The quantitative evaluation of intratumoral heterogeneity (ITH) in CT images, known as the ITH score, is an innovative method for analyzing the biological behavior of lung nodules. Specifically, the ITH score is a multi-scale radiomics metric derived from clustering label maps, which helps reduce variability and the complexity of feature dimensionality across CT images from diverse samples while preserving intrinsic heterogeneity. Li et al¹⁹ demonstrated that a higher ITH score is associated with poorer prognosis in patients with non-small cell lung cancer. Building on this, Zheng et al²⁰ showed that combining the ITH score with clinical data using a machine learning approach can effectively predict the pathological invasiveness of LUADs presenting as pGGNs. Qi et al²¹ further found that the diagnostic efficacy of the ITH score is comparable to that of radiomics analysis for predicting invasiveness in these lesions. Moreover, Zhang et al²² indicated that the ITH score outperforms traditional radiomic approaches in distinguishing the histological subtypes of LUADs manifesting as pGGNs.
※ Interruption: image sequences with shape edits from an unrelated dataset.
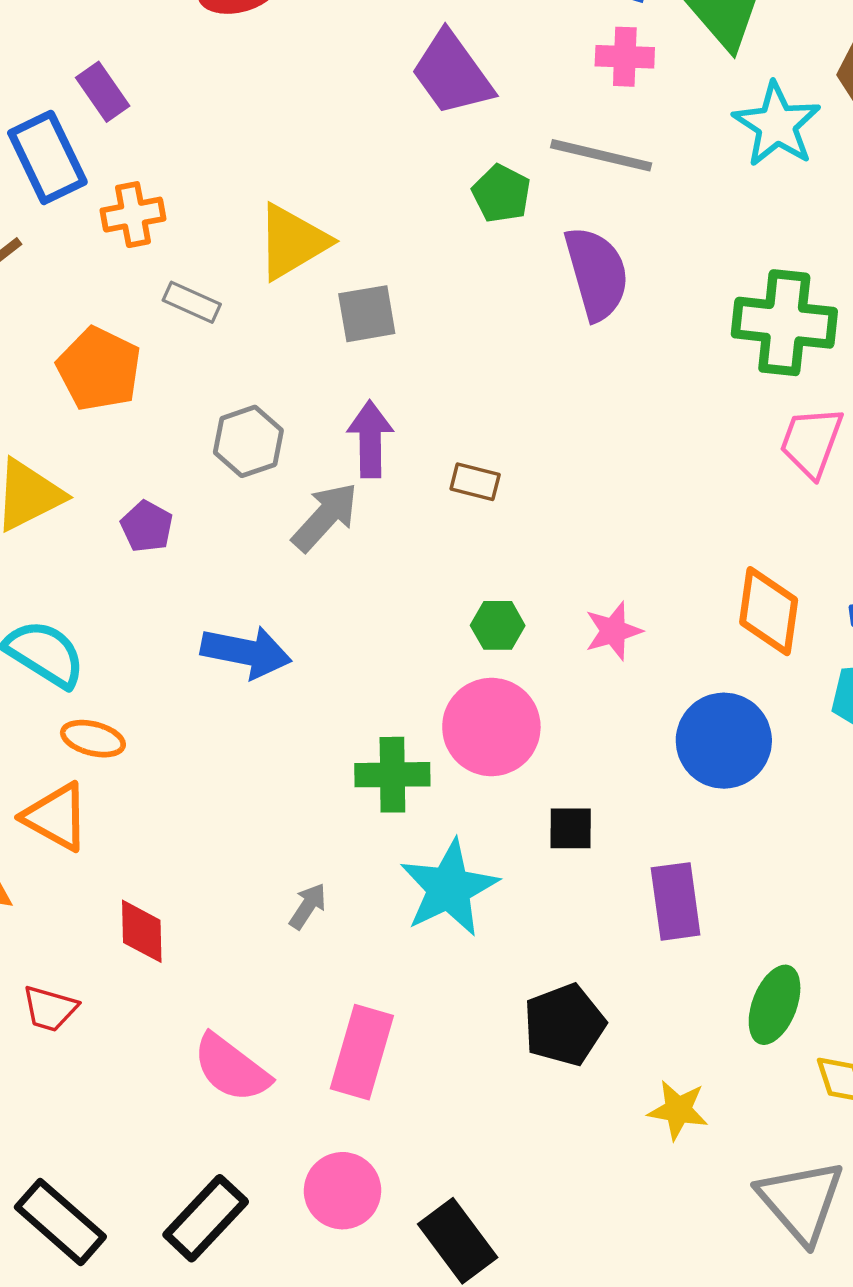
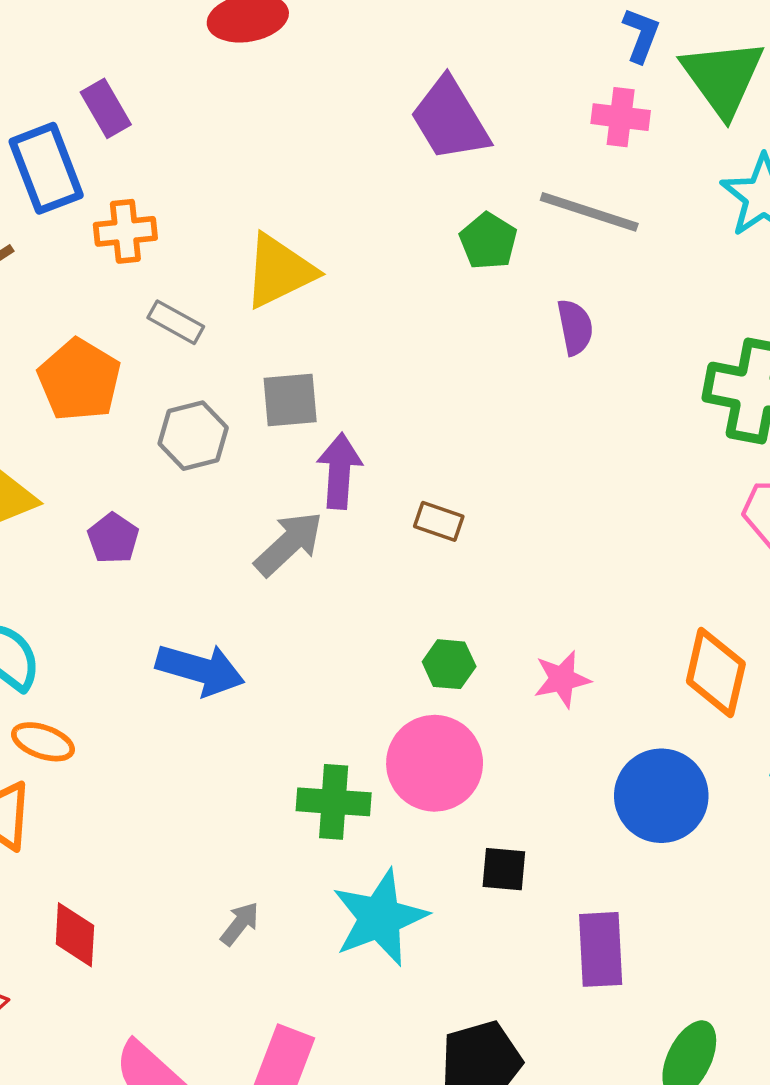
purple semicircle: (597, 273) -> (575, 327), size x0.6
gray square: (367, 314) -> (290, 400), moved
gray hexagon: (248, 441) -> (193, 436), moved

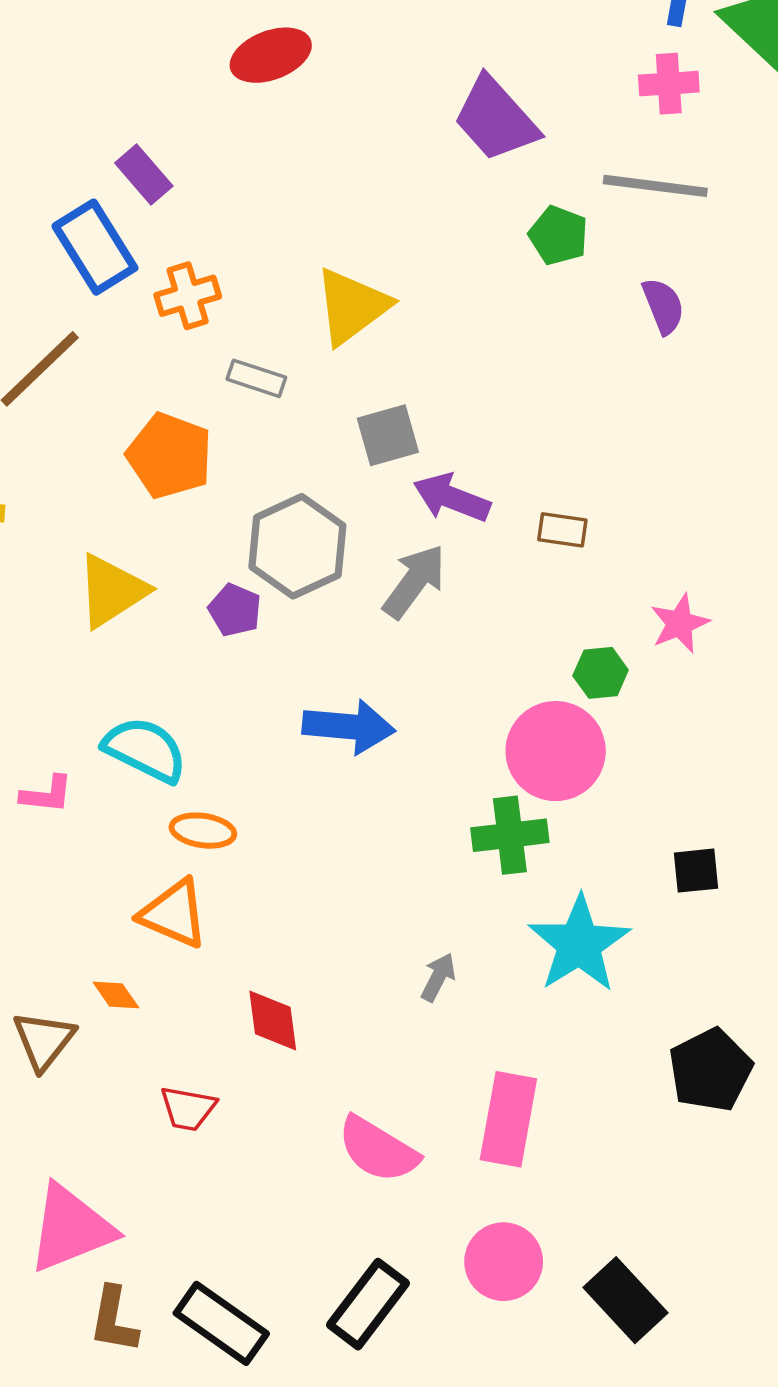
gray hexagon: (193, 436) -> (297, 546), moved, size x1.4
purple arrow: (339, 471) -> (452, 498), turned -62
pink star: (562, 679) -> (680, 623), moved
pink circle: (435, 763) -> (556, 751), moved

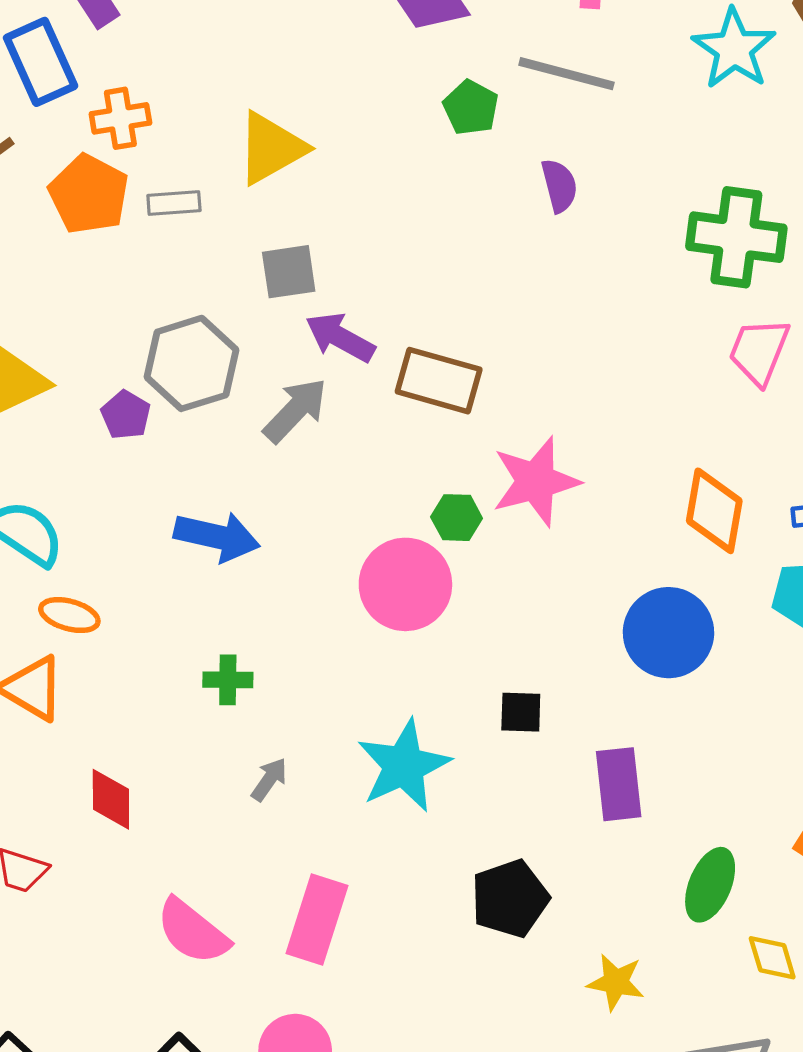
gray rectangle: (256, 378) -> (174, 203), turned -30
orange pentagon: (170, 456) -> (89, 194), moved
brown rectangle: (562, 530) -> (439, 381), size x1.8
pink star: (680, 623) -> (536, 481), size x1.6
green cross: (510, 835) -> (228, 680), moved, size x0.7

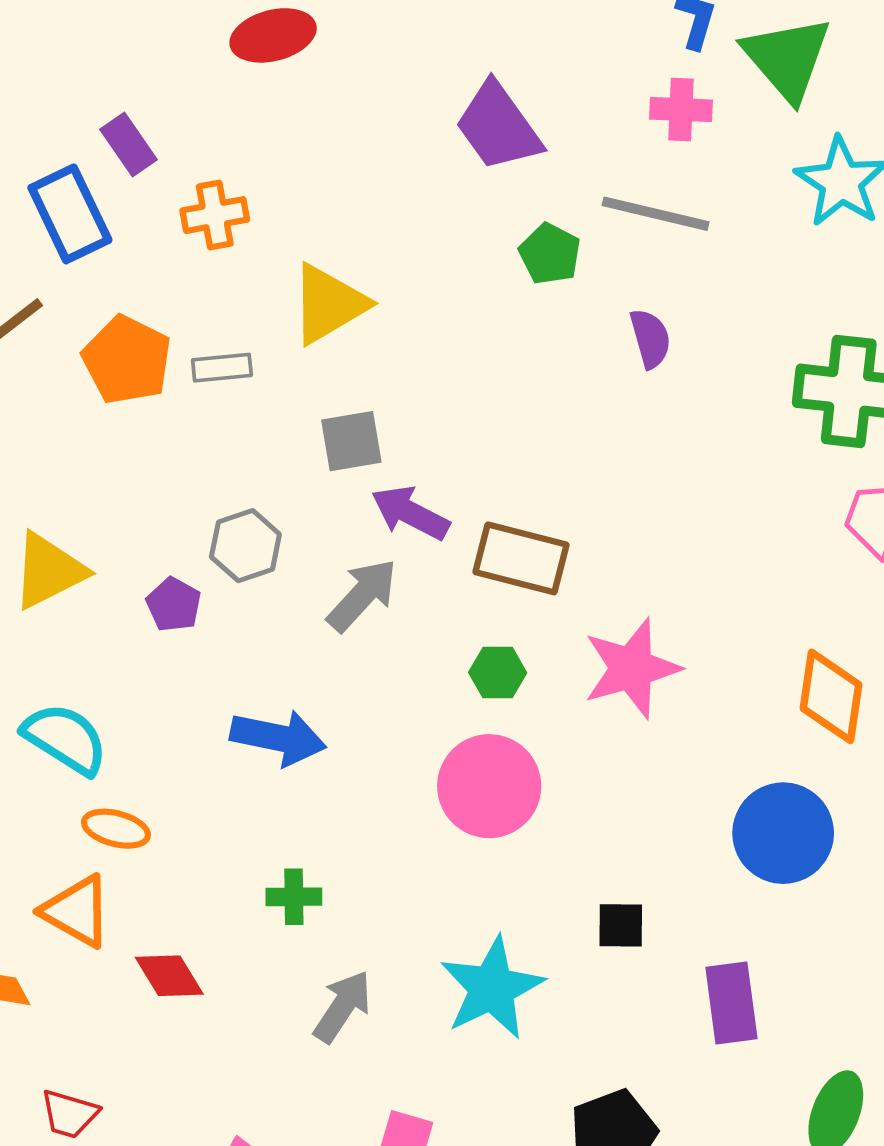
orange cross: (120, 118) -> (215, 215), moved
gray hexagon: (191, 363) -> (245, 546), size x0.7
green hexagon: (457, 518) -> (498, 673), moved
gray arrow: (269, 779) -> (343, 1007), size x1.5
red diamond: (111, 799) -> (169, 976), moved, turned -30

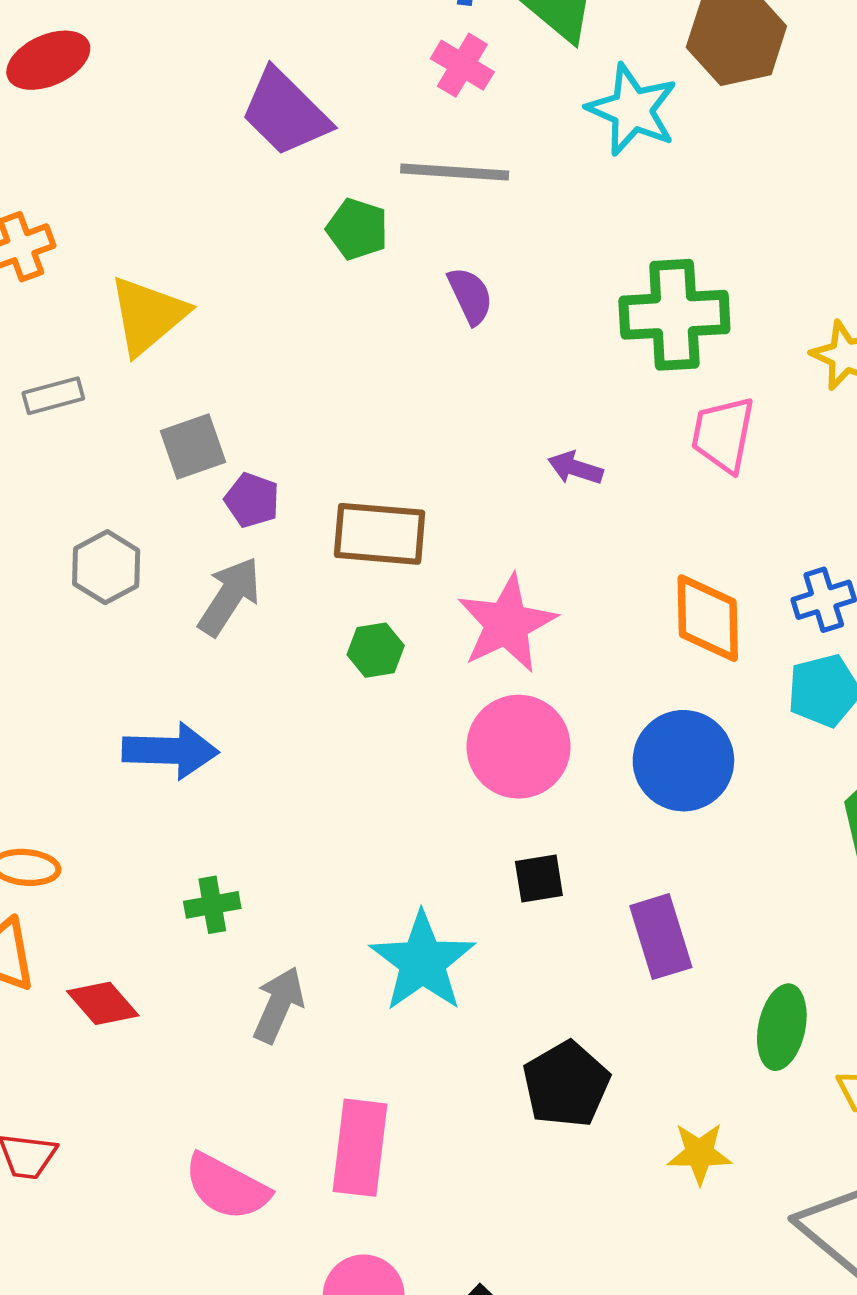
pink cross: (681, 110) -> (462, 65), turned 38
purple arrow: (410, 513) -> (575, 468), moved, size x0.7
purple pentagon: (174, 605) -> (252, 500), moved
pink circle: (489, 786) -> (519, 747), moved

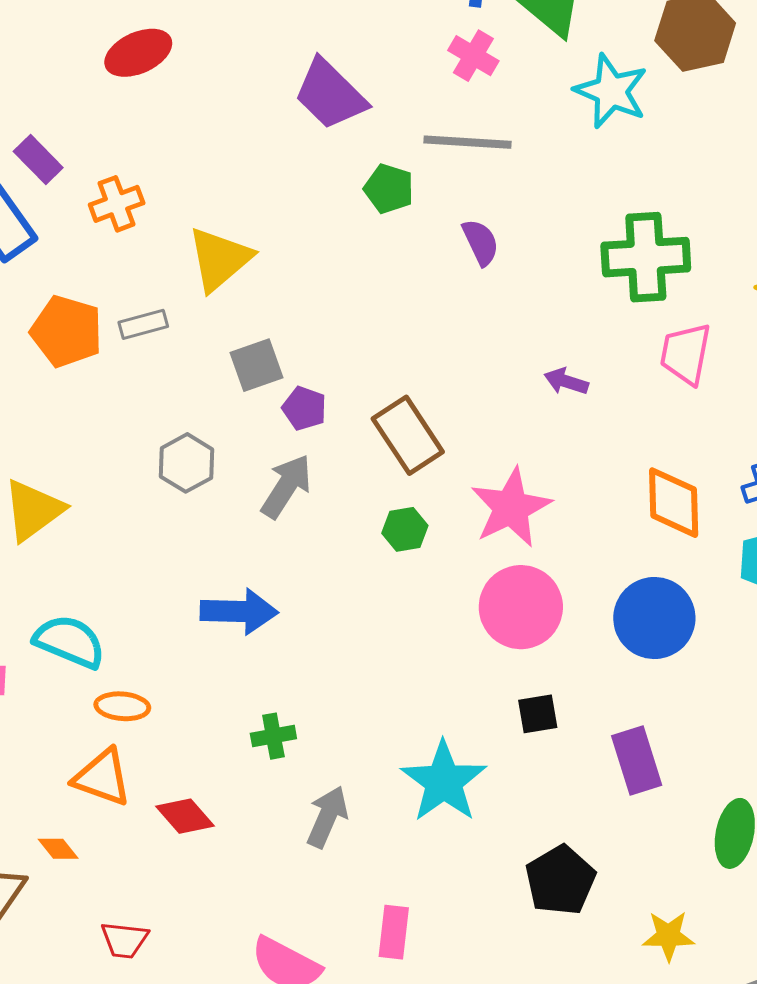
brown rectangle: (380, 534) -> (408, 435), turned 52
pink rectangle: (360, 1148) -> (394, 932), size x0.7

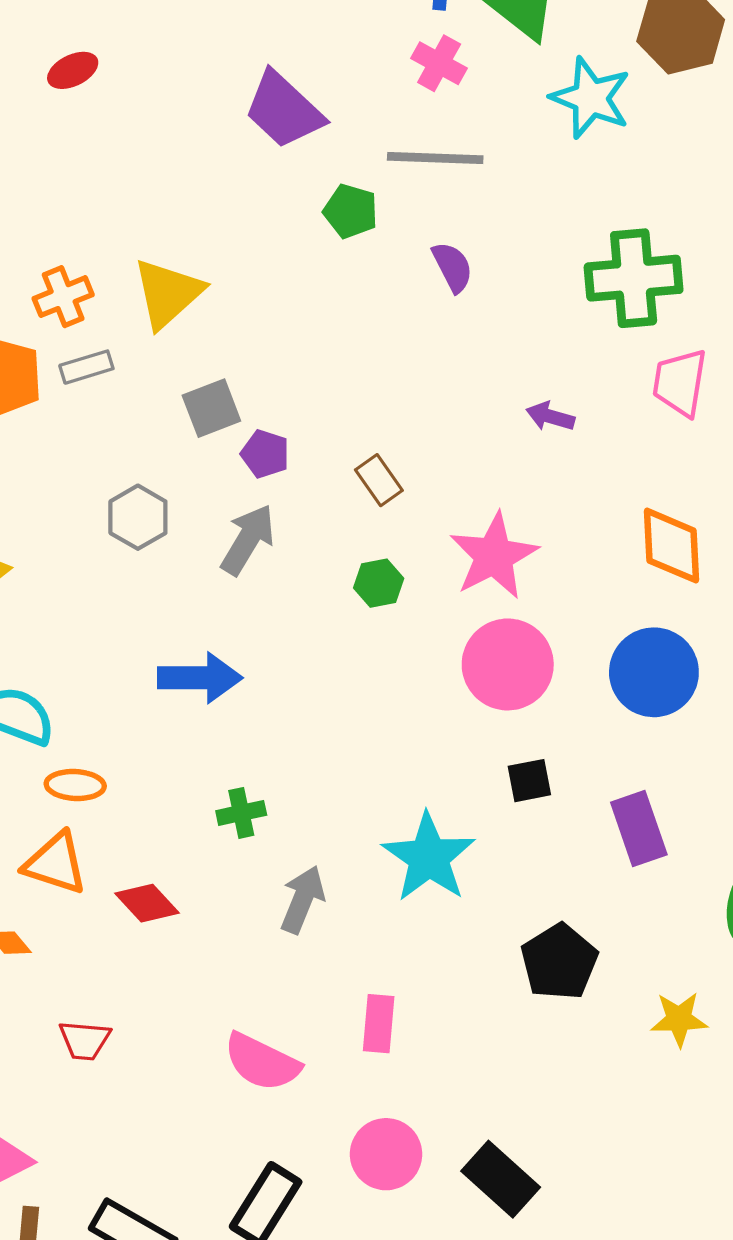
red ellipse: (138, 53) -> (73, 70), size x0.7
orange cross: (117, 204) -> (63, 297), moved
brown rectangle: (408, 435) -> (379, 480), size x0.6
In this study, we used an ITH score approach to assess intratumoral heterogeneity in CT images, building upon the methodologies established in previous research. We also applied 15 machine-learning algorithms to integrate CT radiological findings with the ITH score, resulting in the development of ternary classification models that enhanced the predictive ability for the invasiveness of adenocarcinoma manifesting as pGGNs. Furthermore, three binary classification tasks were integrated using a rule-based approach to derive ternary labels for predicting AIS, MIA, and IAC. This is the first study to develop machine learning-based models for the ternary classification of LUAD invasiveness in pGGNs (AIS, MIA, and IAC), aiming to enhance clinical management and therapy selection. It introduces a novel approach for the grading of pGGN invasiveness, addressing a key gap in radiological assessment and providing a new tool for precise diagnosis.

Methods

Enrollment of Patients

The reporting of this study conforms to the TRIPOD guidelines for prediction model development and validation.²³

In this retrospective study, we analyzed the clinical, pathological, and CT images of patients who underwent surgical resection for LUAD at the Affiliated Hospital of Southwest Medical University from June 2018 to June 2023. The study protocol was approved by the Ethics Committee of the Affiliated Hospital of Southwest Medical University (Approval No. KY2023147), with a review date of August 12, 2020. Additionally, the requirement for written informed consent was waived due to the retrospective nature of the study.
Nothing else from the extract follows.